David Fekke's Law of Inference

Author: David Fekke

Published: 7/3/2026

One of my favorite bloggers is Jeff Atwood. One of my favorite quotes from Jeff is his law on software development, based on Tim Berner-Lee’s Rule of Least Power.

“Any application that can be written in JavaScript, will eventually be written in JavaScript.”

~Jeff Atwood

#TOKENMAXXING

As I have been building software either around AI or using AI, I have noticed something that I think everyone else has noticed, AI is getting expensive. In some cases, really expensive.

In June of this year GitHub changed their pricing models for GitHub Copilot. Both Claude Code and OpenAI’s codex have limits on how much you can use their services based on per token pricing. At the company I currently work at a limit has been placed on how many tokens we are allowed to use per month.

There is good reason for the change in pricing. The hardware and electricity used to provide inference for these large frontier models costs money. Couple that with constrained resources and component costs, even off the shelf desktop and laptops has seen their costs go up because of the constraint on resources. Memory prices have quadruped and GPU cards have also gone up in cost.

The term you hear managers holding the purse strings say is TOKENMAXXING, that is how to get the most value out of every token possible.

While this has been happening, many people have discovered that you can actually run models on fairly recent desktops and laptops using software like Ollama, LM Studio and MLX. Some smaller models can even be run on smaller compute devices like a Raspberry Pi.
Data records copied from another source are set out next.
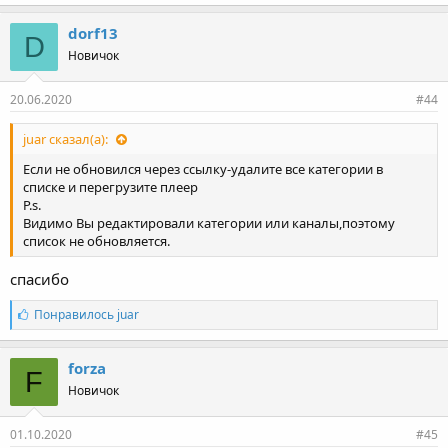
dorf13
D
Новичок
20.06.2020
#44
juar сказал(а):
Если не обновился через ссылку-удалите все категории в
списке и перегрузите плеер
P.s.
Видимо Вы редактировали категории или каналы,поэтому
список не обновляется.
спасибо
С
Понравилось
juar
и
м
п
forza
F
а
Новичок
т
и
и
01.10.2020
#45
: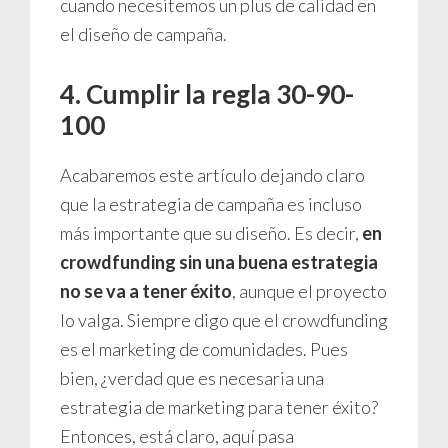
cuando necesitemos un plus de calidad en
el diseño de campaña.
4. Cumplir la regla 30-90-
100
Acabaremos este artículo dejando claro
que la estrategia de campaña es incluso
más importante que su diseño. Es decir,
en
crowdfunding sin una buena estrategia
no se va a tener éxito
, aunque el proyecto
lo valga. Siempre digo que el crowdfunding
es el marketing de comunidades. Pues
bien, ¿verdad que es necesaria una
estrategia de marketing para tener éxito?
Entonces, está claro, aquí pasa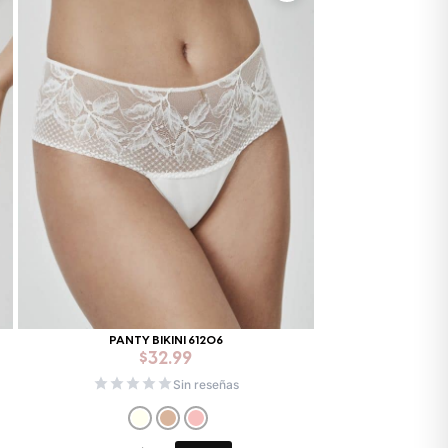
PANTY BIKINI 61206
$
32.99
Sin reseñas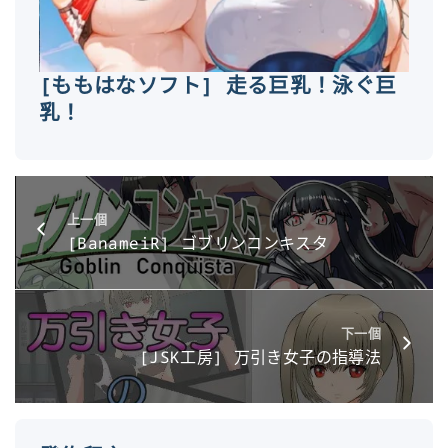
[ももはなソフト] 走る巨乳！泳ぐ巨
乳！
上一個
[BanameiR] ゴブリンコンキスタ
下一個
[JSK工房] 万引き女子の指導法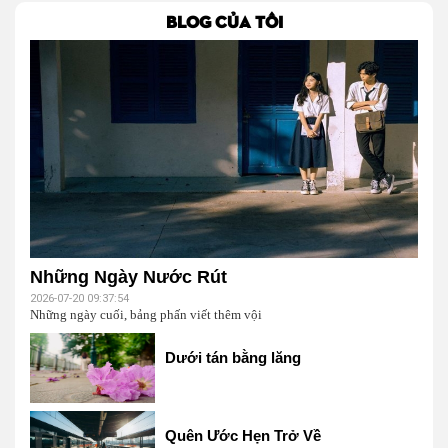
BLOG CỦA TÔI
Những Ngày Nước Rút
2026-07-20 09:37:54
Những ngày cuối, bảng phấn viết thêm vội
Dưới tán bằng lăng
Quên Ước Hẹn Trở Về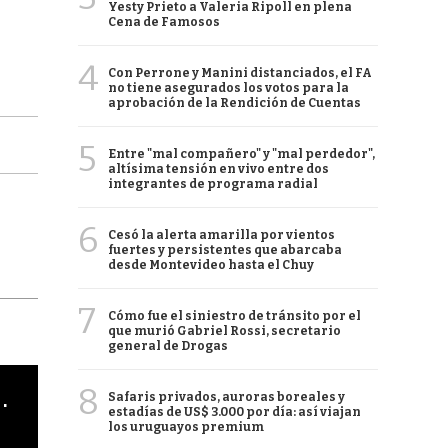
Yesty Prieto a Valeria Ripoll en plena
Cena de Famosos
4
Con Perrone y Manini distanciados, el FA
no tiene asegurados los votos para la
aprobación de la Rendición de Cuentas
5
Entre "mal compañero" y "mal perdedor",
altísima tensión en vivo entre dos
integrantes de programa radial
6
Cesó la alerta amarilla por vientos
fuertes y persistentes que abarcaba
desde Montevideo hasta el Chuy
7
Cómo fue el siniestro de tránsito por el
que murió Gabriel Rossi, secretario
general de Drogas
8
cha argentino en "Subrayado"
Safaris privados, auroras boreales y
estadías de US$ 3.000 por día: así viajan
los uruguayos premium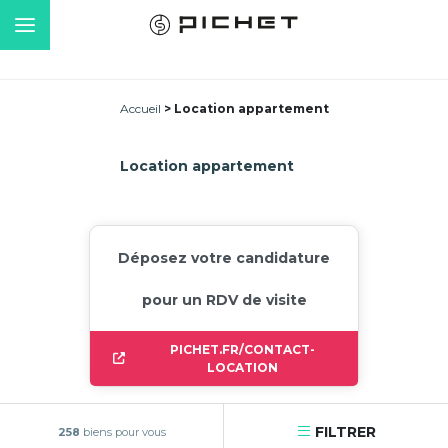
Accueil
Location appartement
Location appartement
Déposez votre candidature
pour un RDV de visite
PICHET.FR/CONTACT-
LOCATION
FILTRER
258
biens pour vous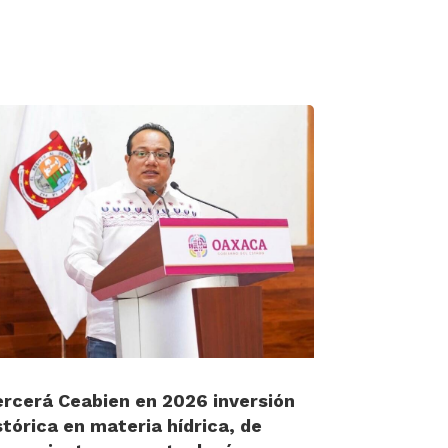
ercerá Ceabien en 2026 inversión
stórica en materia hídrica, de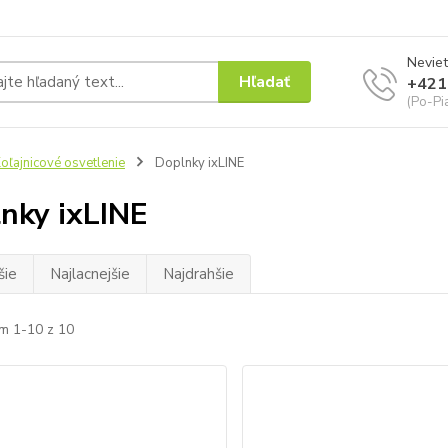
Neviet
Hľadať
+421
(Po-Pi
oľajnicové osvetlenie
Doplnky ixLINE
nky ixLINE
šie
Najlacnejšie
Najdrahšie
m 1-10 z 10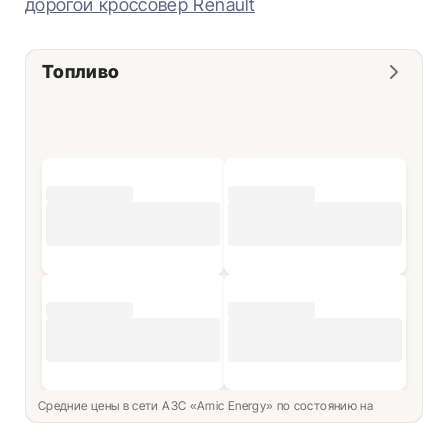
дорогой кроссовер Renault
Топливо
Средние цены в сети АЗС «Amic Energy» по состоянию на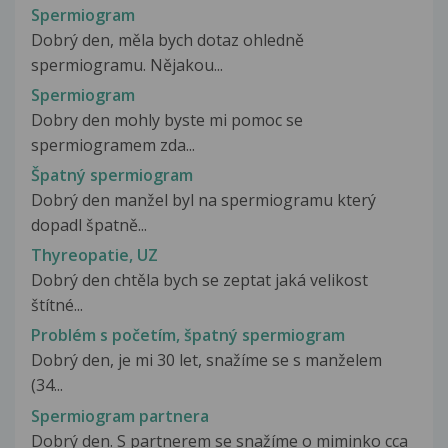
Spermiogram
Dobrý den, měla bych dotaz ohledně
spermiogramu. Nějakou...
Spermiogram
Dobry den mohly byste mi pomoc se
spermiogramem zda...
Špatný spermiogram
Dobrý den manžel byl na spermiogramu který
dopadl špatně...
Thyreopatie, UZ
Dobrý den chtěla bych se zeptat jaká velikost
štítné...
Problém s početím, špatný spermiogram
Dobrý den, je mi 30 let, snažíme se s manželem
(34...
Spermiogram partnera
Dobrý den. S partnerem se snažíme o miminko cca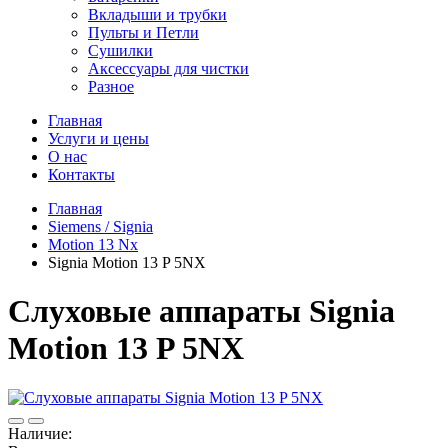
Вкладыши и трубки
Пульты и Петли
Сушилки
Аксессуары для чистки
Разное
Главная
Услуги и цены
О нас
Контакты
Главная
Siemens / Signia
Motion 13 Nx
Signia Motion 13 P 5NX
Слуховые аппараты Signia
Motion 13 P 5NX
Наличие: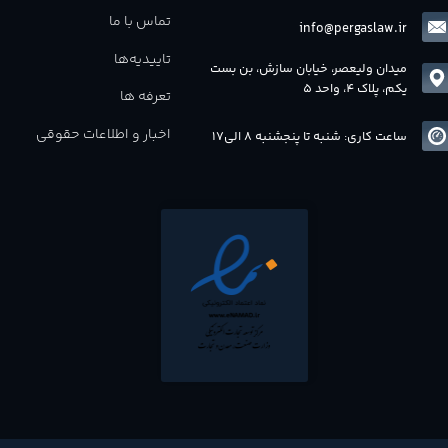
تماس با ما
info@pergaslaw.ir
تاییدیه‌ها
میدان ولیعصر، خیابان سازش، بن بست
یکم، پلاک 4، واحد 5
تعرفه ها
اخبار و اطلاعات حقوقی
ساعت کاری: شنبه تا پنجشنبه 8 الی17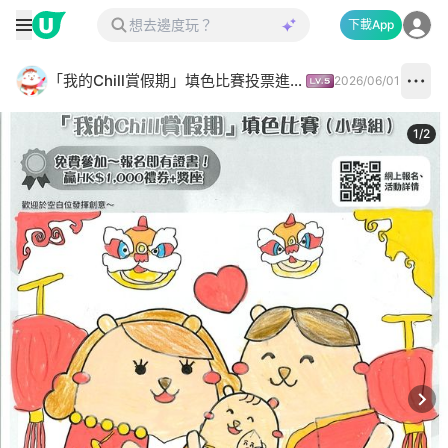
下載App
「我的Chill賞假期」填色比賽投票進行中✅
2026/06/01
1
/
2
Next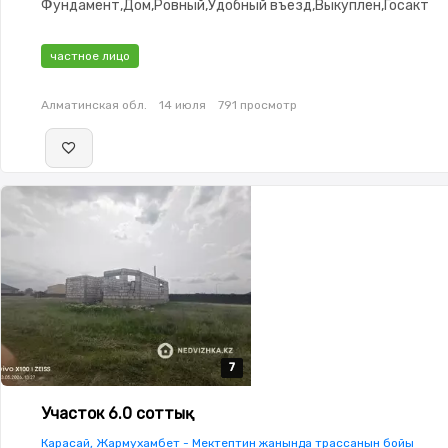
Фундамент,Дом,Ровный,Удобный въезд,Выкуплен,Госакт
частное лицо
Алматинская обл.
14 июля
791 просмотр
7
7
7
7
7
Участок 6.0 соттық
Карасай, Жармухамбет - Мектептин жанында трассанын бойы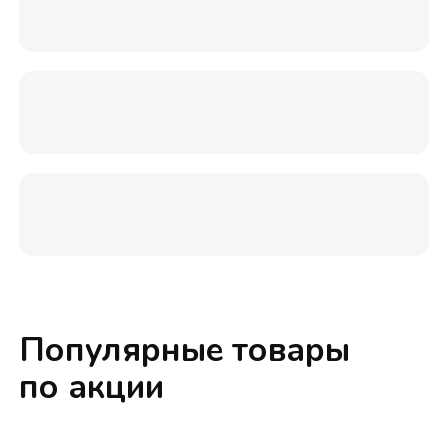
Популярные товары
по акции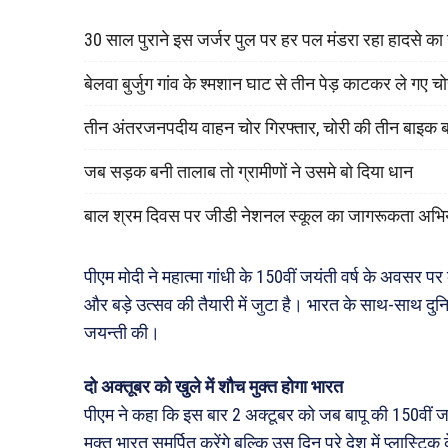
30 साल पुराने इस जर्जर पुल पर हर पल मंडरा रहा हादसे क
बेलवा बुर्जुग गांव के श्मशान घाट से तीन पेड़ काटकर ले गए च
तीन अंतरजनपदीय वाहन चोर गिरफ्तार, चोरी की तीन बाइक 
जब सड़क बनी तालाब तो ग्रामीणों ने उसमे बो दिया धान
बाल श्रम दिवस पर जीडी नेशनल स्कूल का जागरूकता अभि
पीएम मोदी ने महात्मा गांधी के 150वीं जयंती वर्ष के अवसर 
और बड़े उत्सव की तैयारी में जुटा है। भारत के साथ-साथ दुनिया
जयन्ती की।
दो अक्तूबर को खुले में शौच मुक्त होगा भारत
पीएम ने कहा कि इस बार 2 अक्टूबर को जब बापू की 150वीं जयं
मुक्त भारत समर्पित करेंगे बल्कि उस दिन पूरे देश में प्लास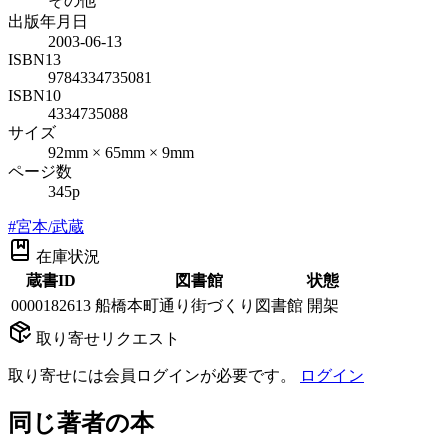
その他
出版年月日
2003-06-13
ISBN13
9784334735081
ISBN10
4334735088
サイズ
92mm × 65mm × 9mm
ページ数
345p
#
宮本/武蔵
在庫状況
蔵書ID
図書館
状態
0000182613
船橋本町通り街づくり図書館
開架
取り寄せリクエスト
取り寄せには会員ログインが必要です。
ログイン
同じ著者の本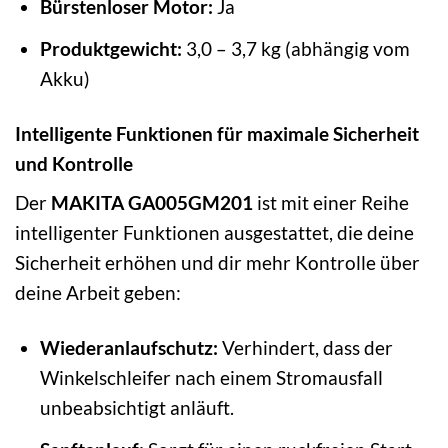
Bürstenloser Motor:
Ja
Produktgewicht:
3,0 – 3,7 kg (abhängig vom
Akku)
Intelligente Funktionen für maximale Sicherheit
und Kontrolle
Der
MAKITA GA005GM201
ist mit einer Reihe
intelligenter Funktionen ausgestattet, die deine
Sicherheit erhöhen und dir mehr Kontrolle über
deine Arbeit geben:
Wiederanlaufschutz:
Verhindert, dass der
Winkelschleifer nach einem Stromausfall
unbeabsichtigt anläuft.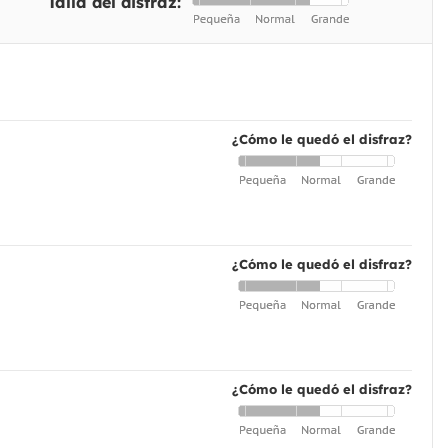
Talla del disfraz:
¿Cómo le quedó el disfraz?
¿Cómo le quedó el disfraz?
¿Cómo le quedó el disfraz?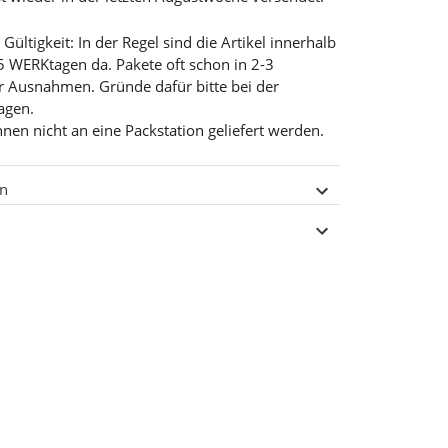
ültigkeit: In der Regel sind die Artikel innerhalb
5 WERKtagen da. Pakete oft schon in 2-3
r Ausnahmen. Gründe dafür bitte bei der
ragen.
nnen nicht an eine Packstation geliefert werden.
en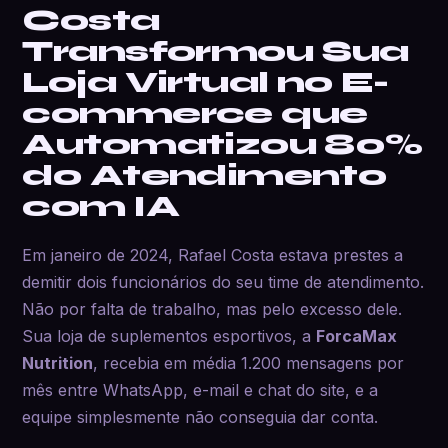
Costa
Transformou Sua
Loja Virtual no E-
commerce que
Automatizou 80%
do Atendimento
com IA
Em janeiro de 2024, Rafael Costa estava prestes a
demitir dois funcionários do seu time de atendimento.
Não por falta de trabalho, mas pelo excesso dele.
Sua loja de suplementos esportivos, a
ForcaMax
Nutrition
, recebia em média 1.200 mensagens por
mês entre WhatsApp, e-mail e chat do site, e a
equipe simplesmente não conseguia dar conta.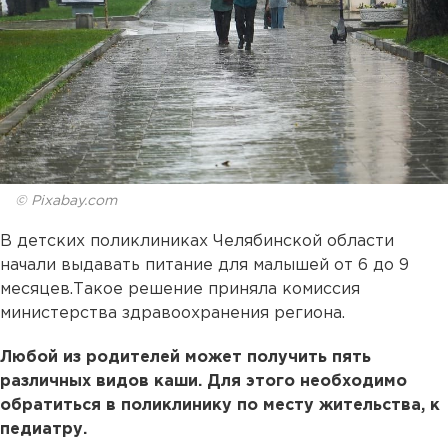
© Pixabay.com
В детских поликлиниках Челябинской области
начали выдавать питание для малышей от 6 до 9
месяцев.Такое решение приняла комиссия
министерства здравоохранения региона.
Любой из родителей может получить пять
различных видов каши. Для этого необходимо
обратиться в поликлинику по месту жительства, к
педиатру.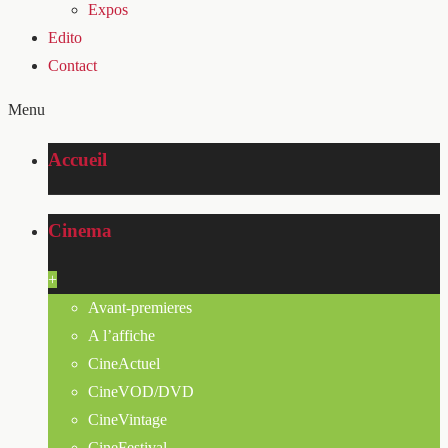
Expos
Edito
Contact
Menu
Accueil
Cinema
+
Avant-premieres
A l’affiche
CineActuel
CineVOD/DVD
CineVintage
CineFestival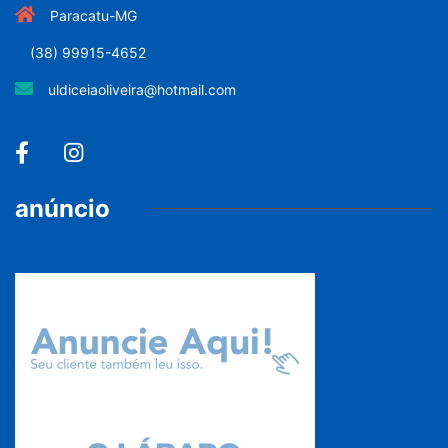
Paracatu-MG
(38) 99915-4652
uldiceiaoliveira@hotmail.com
anúncio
Music vlogger Rick Beato recently spoke about how you did not need data centers because you can run these models on your home computer. Rick is partially right and wrong at the same time. We do need data centers because these models require in some cases months of training on clusters of servers, usually running advanced hardware like NVidia GPUs or TPUs.

While advanced computing is required for training, inference can generally by run on less advanced hardware. Inference refers to the type of processing you use to run a model after it has been trained.

The trick is you need to have enough VRAM or unified memory to hold the model in memory in order to run inference. It also helps to have NPU (Neural Processing Units) cores to calculate the prediction from the model. Apple, Intel and AMD all produce multi-core processors that include these types of cores.

The trend I think we will start to see with AI is that not all models need to be run in data centers or even on servers, some will be run locally. With this trend I decided to define my own law similar to Atwood’s law. I am calling my law David Fekke’s Law of AI Inference:

“If an AI model can be run locally, it will be eventually run locally.”

~David Fekke

There are some advantages to running models locally. For one thing, if you can run a model on a users device, you do not need to lease expensive hardware from a hyper scaler. Privacy is another benefit. Users do not like having to share their personal information with these companies if they do not have to share.

Apple is trying to use this approach with their current devices. With the next release of version 27 of OS releases, we are seeing the strategy take place in the following form and order:

Run on device. 
    -> If prompt can't run locally, Run in private cloud. 
        -> If inference can't be run on private cloud, run in Google Gemini.

Summary

The combination of cost of AI inference and privacy concerns will drive more AI to the device and away from data centers. Users will not only want, but demand that they can run models locally.